Er waren nog twee vragen van mevrouw Van Berkel. In de eerste plaats
vroeg zij nogmaals naar de EU-afdrachten en hoe die zich verhouden tot
mijn systeemverantwoordelijkheid. Die neem ik natuurlijk zeer serieus.
Ik denk dat dit een realistisch uitgangspunt is. Ik wijs erop dat
besluitvorming op dit punt altijd met unanimiteit is. In die zin heb je
als land altijd de zekerheid dat je eruit kan halen wat je eruit wil
halen. Tegelijkertijd wijs ik erop dat het natuurlijk een samenspel is
en dat je altijd naar de totaliteit van een onderhandelingsresultaat
kijkt. Het is echt te vroeg om daar nu een oordeel over te geven, omdat
we helemaal aan het begin staan van die onderhandelingen. We hebben de
Kamer uitgebreide brieven gestuurd over hoe wij de hervormingen in
Europa ten aanzien van de begroting zien. Daar werken we nu hard aan.

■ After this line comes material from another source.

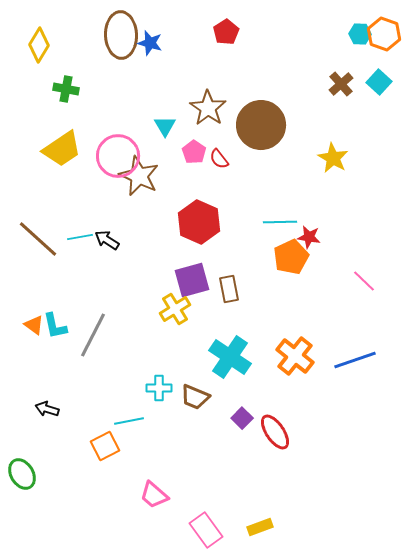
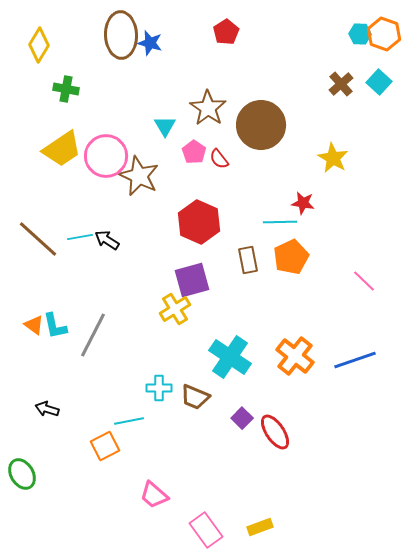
pink circle at (118, 156): moved 12 px left
red star at (309, 237): moved 6 px left, 34 px up
brown rectangle at (229, 289): moved 19 px right, 29 px up
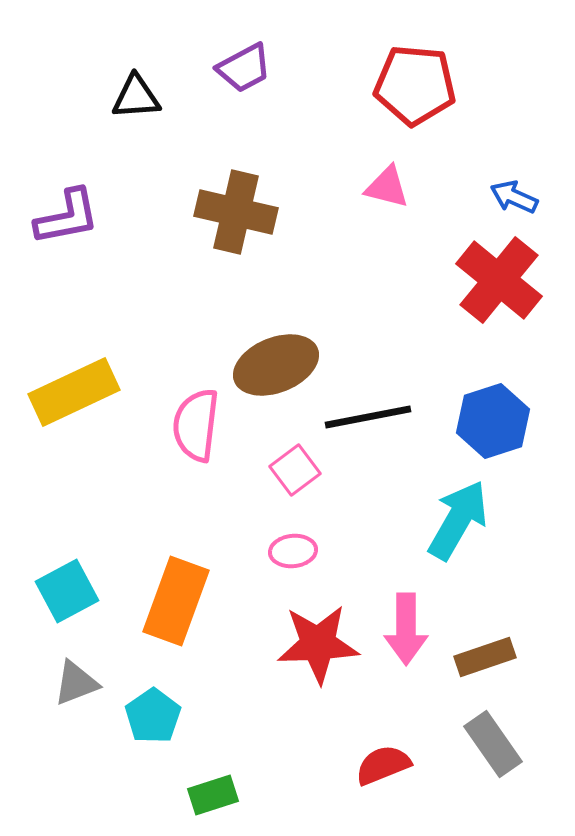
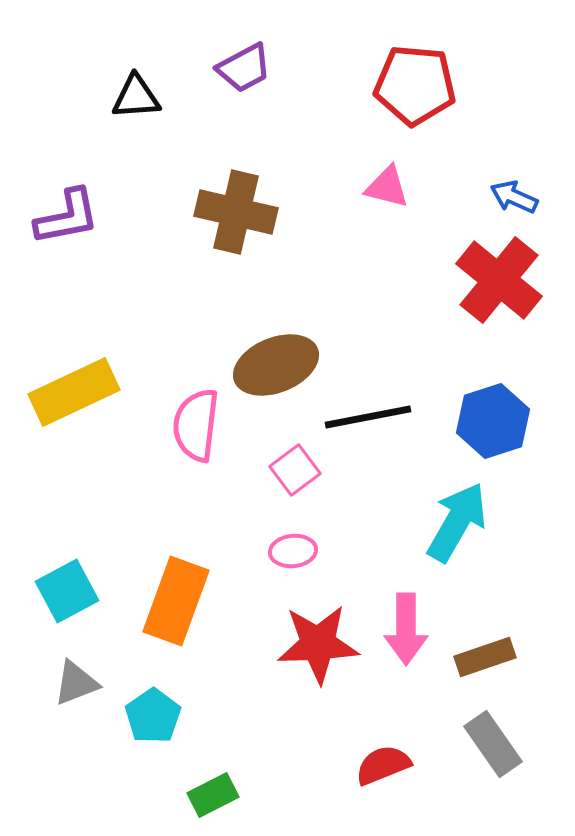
cyan arrow: moved 1 px left, 2 px down
green rectangle: rotated 9 degrees counterclockwise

Laten we gaandeweg kijken hoever we komen en dan met uw Kamer de
debatten daarover voeren. Het eindoordeel is dan ergens in 2027. Ik denk
dat het echt te vroeg is om nu uitspraken te doen over hoe realistisch
ik onze inzet acht, want ik zit midden in de onderhandelingen.

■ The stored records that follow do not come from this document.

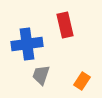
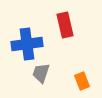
gray trapezoid: moved 2 px up
orange rectangle: rotated 54 degrees counterclockwise
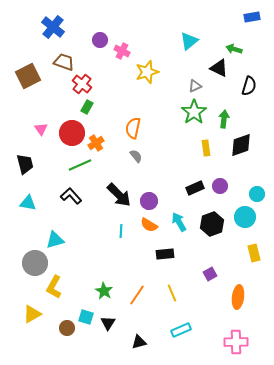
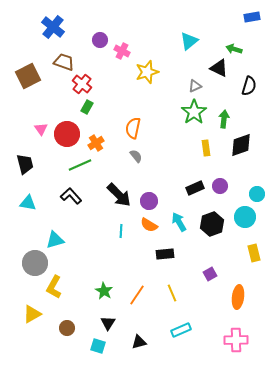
red circle at (72, 133): moved 5 px left, 1 px down
cyan square at (86, 317): moved 12 px right, 29 px down
pink cross at (236, 342): moved 2 px up
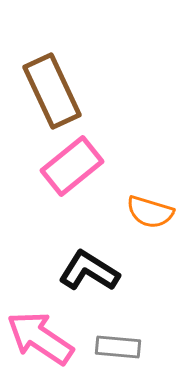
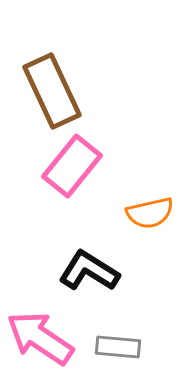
pink rectangle: rotated 12 degrees counterclockwise
orange semicircle: moved 1 px down; rotated 30 degrees counterclockwise
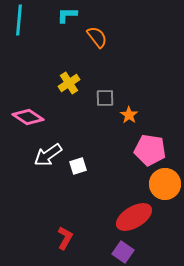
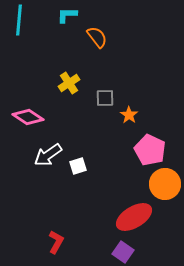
pink pentagon: rotated 16 degrees clockwise
red L-shape: moved 9 px left, 4 px down
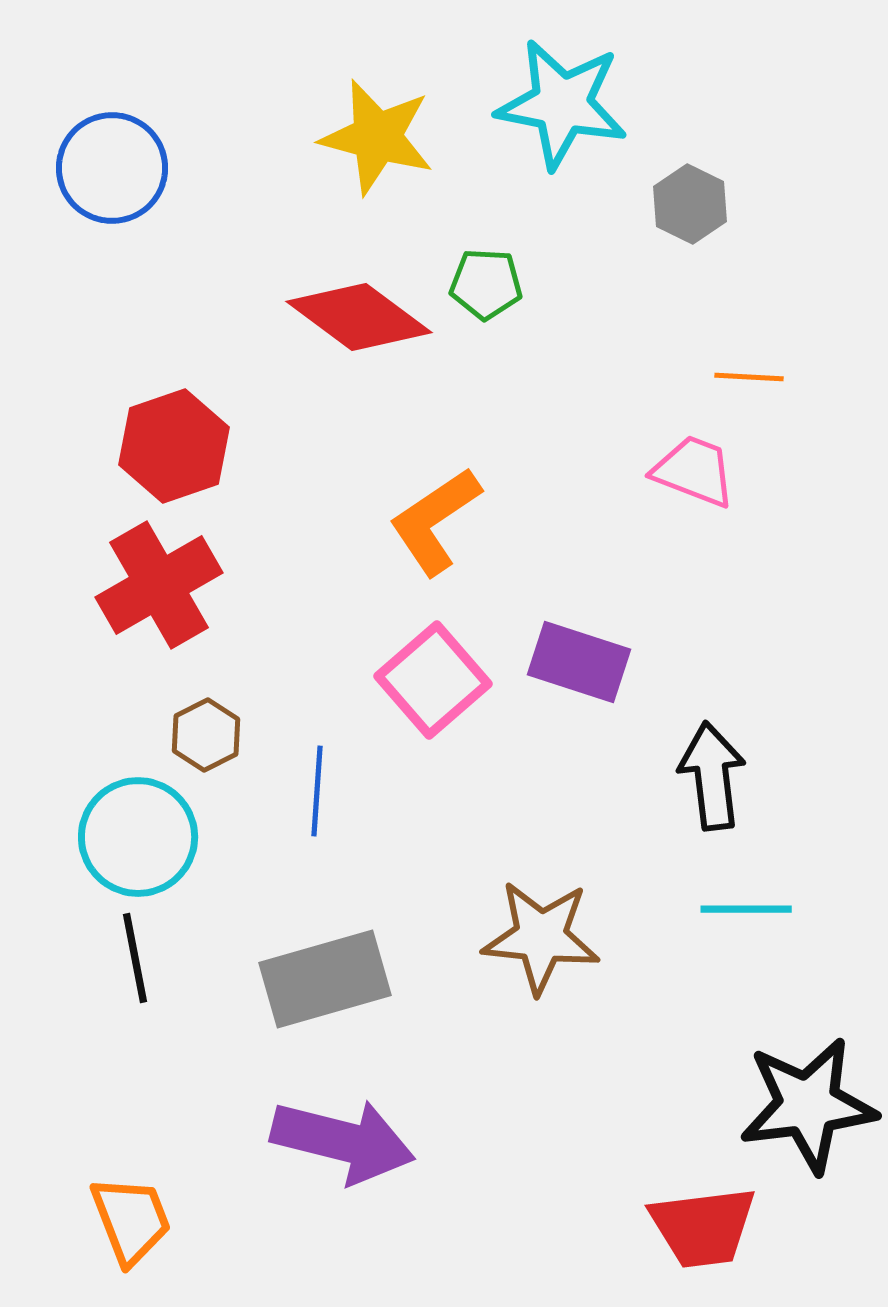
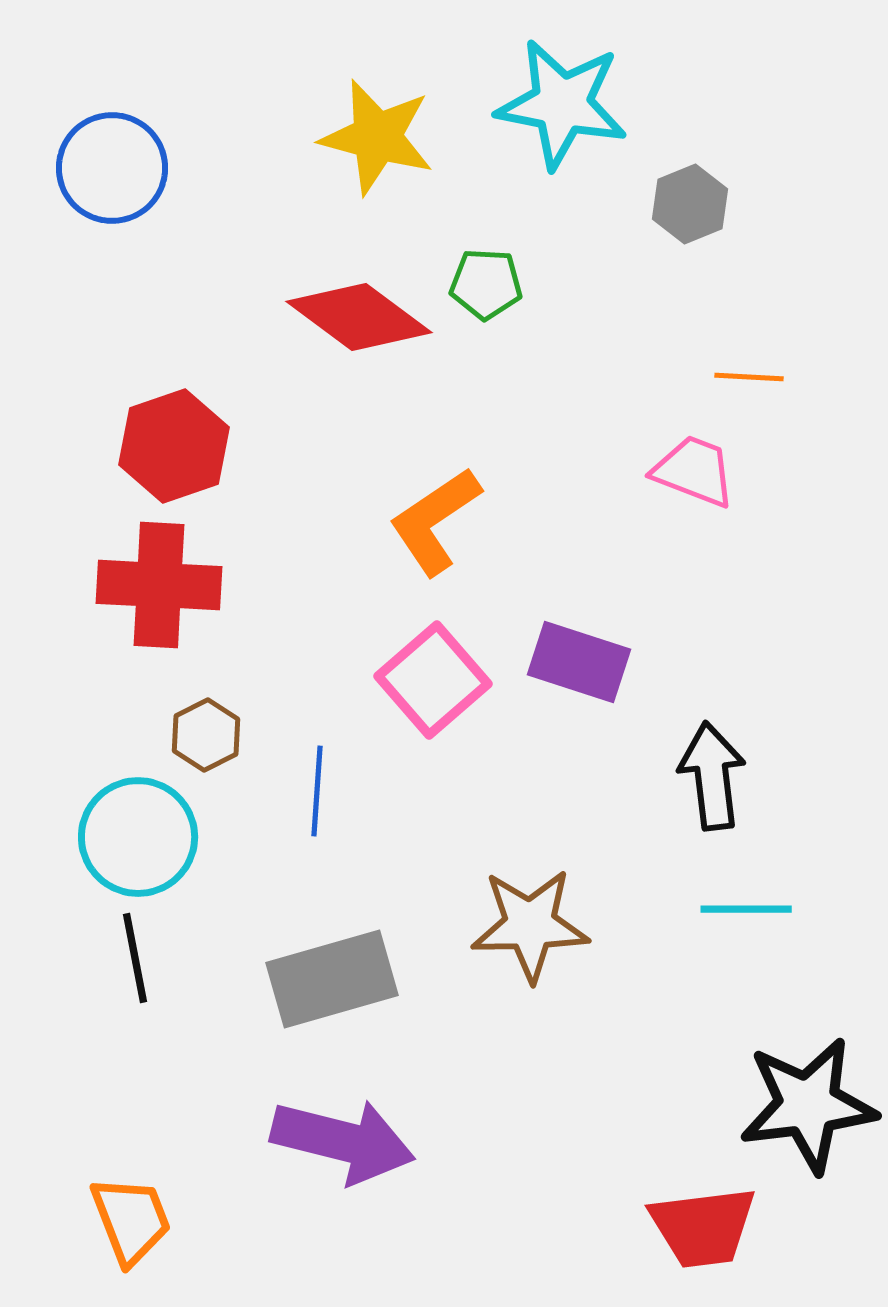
gray hexagon: rotated 12 degrees clockwise
red cross: rotated 33 degrees clockwise
brown star: moved 11 px left, 12 px up; rotated 7 degrees counterclockwise
gray rectangle: moved 7 px right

Verder had mevrouw Van Berkel ook nog de vraag hoe we komen tot
realistische ombuigingen. Ik heb daar maar één antwoord op. Dat is
politieke moed van onze zijde. We staan voor grote keuzes. Vaak zijn het
hele moeilijke keuzes. Daar moet je natuurlijk goed het debat met elkaar
over voeren, maar ik denk dat we nu in de fase aankomen van politici die
… Ja. Het gaat echt wat van ons vergen om tot een robuuste begroting te
komen in het licht van de uitdagingen waarvoor we staan en de
investeringen die we willen doen. Het kan niet allemaal. Nogmaals, het
vergt moeilijke keuzes.
Dan wilde ik naar de amendementen gaan, voorzitter. Die zijn altijd wat
ingewikkeld. Ik heb acht amendementen. U wees op negen amendementen,
maar ik begreep dat er één gewijzigd is. Ik heb hier dus acht
amendementen voor mij. Ik zal de nummers opnoemen; bij één weet ik het
Romeinse nummer niet helemaal, maar we komen er wel samen.

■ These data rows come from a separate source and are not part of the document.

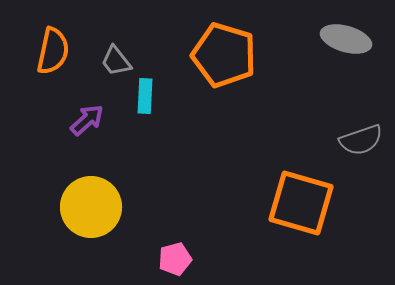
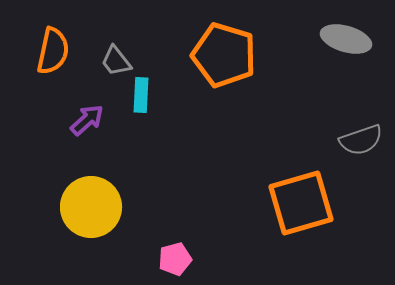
cyan rectangle: moved 4 px left, 1 px up
orange square: rotated 32 degrees counterclockwise
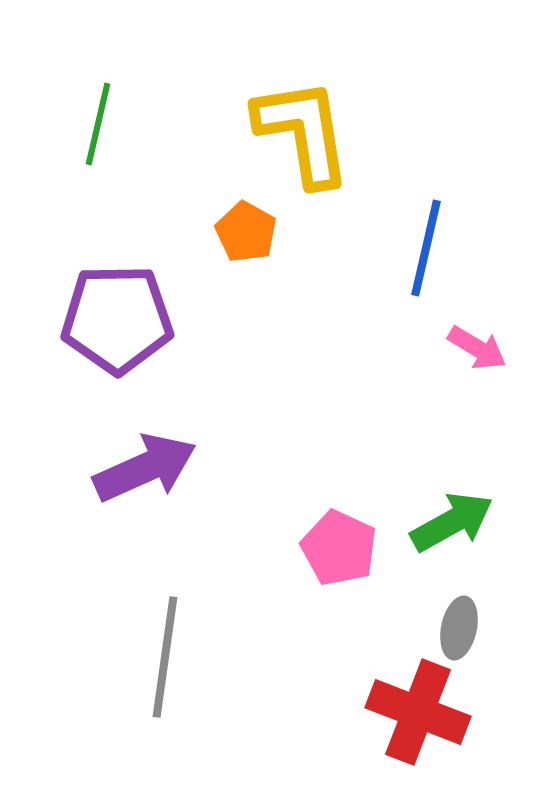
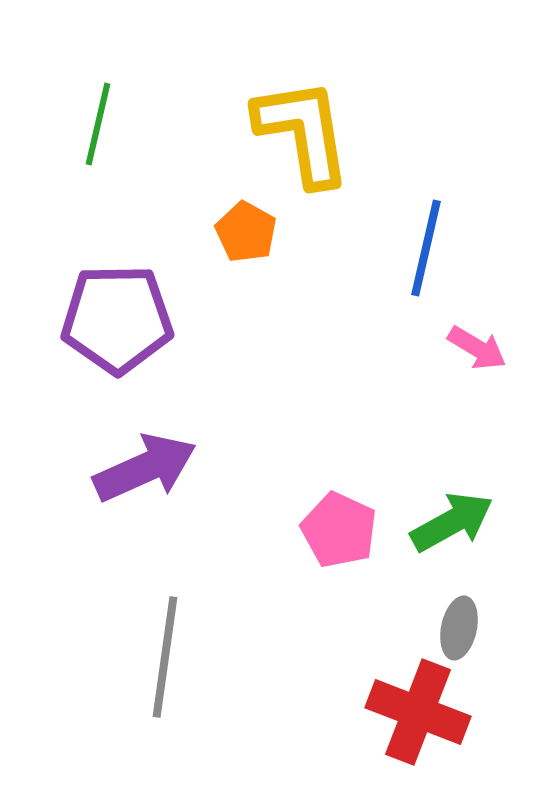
pink pentagon: moved 18 px up
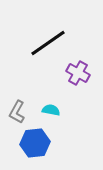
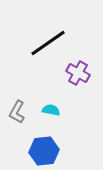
blue hexagon: moved 9 px right, 8 px down
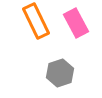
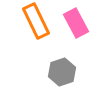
gray hexagon: moved 2 px right, 1 px up
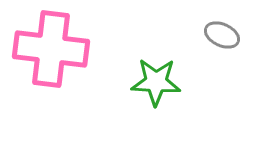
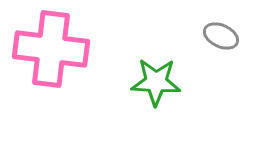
gray ellipse: moved 1 px left, 1 px down
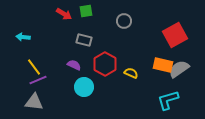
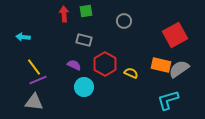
red arrow: rotated 126 degrees counterclockwise
orange rectangle: moved 2 px left
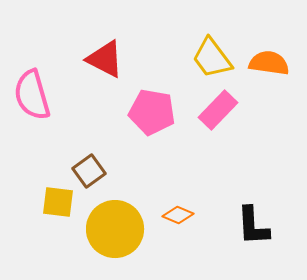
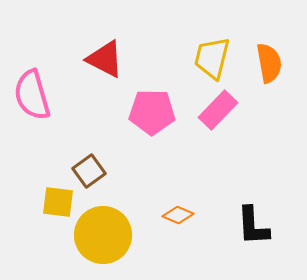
yellow trapezoid: rotated 51 degrees clockwise
orange semicircle: rotated 72 degrees clockwise
pink pentagon: rotated 9 degrees counterclockwise
yellow circle: moved 12 px left, 6 px down
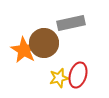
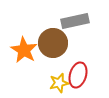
gray rectangle: moved 4 px right, 2 px up
brown circle: moved 9 px right
yellow star: moved 5 px down
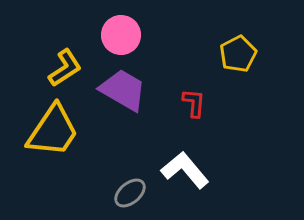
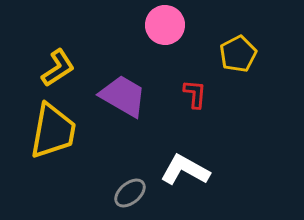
pink circle: moved 44 px right, 10 px up
yellow L-shape: moved 7 px left
purple trapezoid: moved 6 px down
red L-shape: moved 1 px right, 9 px up
yellow trapezoid: rotated 24 degrees counterclockwise
white L-shape: rotated 21 degrees counterclockwise
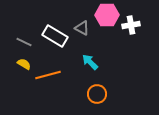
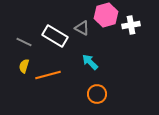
pink hexagon: moved 1 px left; rotated 15 degrees counterclockwise
yellow semicircle: moved 2 px down; rotated 104 degrees counterclockwise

Ik begin met het amendement-Stultiens op stuk nr. 3 (36850-VIII). Dat
amendement gaat over het terugdraaien van de resterende ombuiging op het
Fonds onderzoek en wetenschap voor 2025, en een oproep tot
100%-eindejaarsmarge op deze middelen. Ik zou dit willen ontraden.
Nogmaals, in feite is dit ongedekt, dus dan loopt de schuld op.
De voorzitter:
Het amendement op stuk nr. 3 (36850-VIII) wordt ontraden.
Minister Heinen:
Ik heb hier één amendement waarvan ik het exacte nummer niet voor me
heb. Dat is het amendement op stuk nr. 4 (36850-B), op de BZK-begroting.
De heer Dijk vraagt om 500 miljoen incidenteel aan te wenden om de
kinderarmoede aan te pakken. Dat moet ik helaas ontraden, omdat het
strijdig is met de scheiding van inkomsten en uitgaven. Het zet namelijk
een meevaller in voor een intensivering. Daar wou ik het voor nu even
bij laten. Ik zet het allemaal nog op schrift.
De voorzitter:
Het amendement op stuk nr. 4 (36850-B) wordt ontraden.
Minister Heinen:
Dan het amendement op stuk nr. 4 (36850-XXII). Dat is de VRO-begroting.
Het is een amendement van de heer Flach, die vraagt om de
onderuitputting op de Woningbouwimpuls van 57 miljoen naar 2026 te
schuiven. Dat wil ik ontraden. Daar hebben we uitgebreid het debat over
gevoerd, dus ik verwijs naar de interruptiedebatten hierover.
De voorzitter:
Het amendement op stuk nr. 4 (36850-XXII) wordt ontraden.
Minister Heinen:
Het amendement op stuk nr. 5 (36850-XXII) gaat ook over de
VRO-begroting. Dat amendement is van Beckerman. Dat wil ik ook ontraden.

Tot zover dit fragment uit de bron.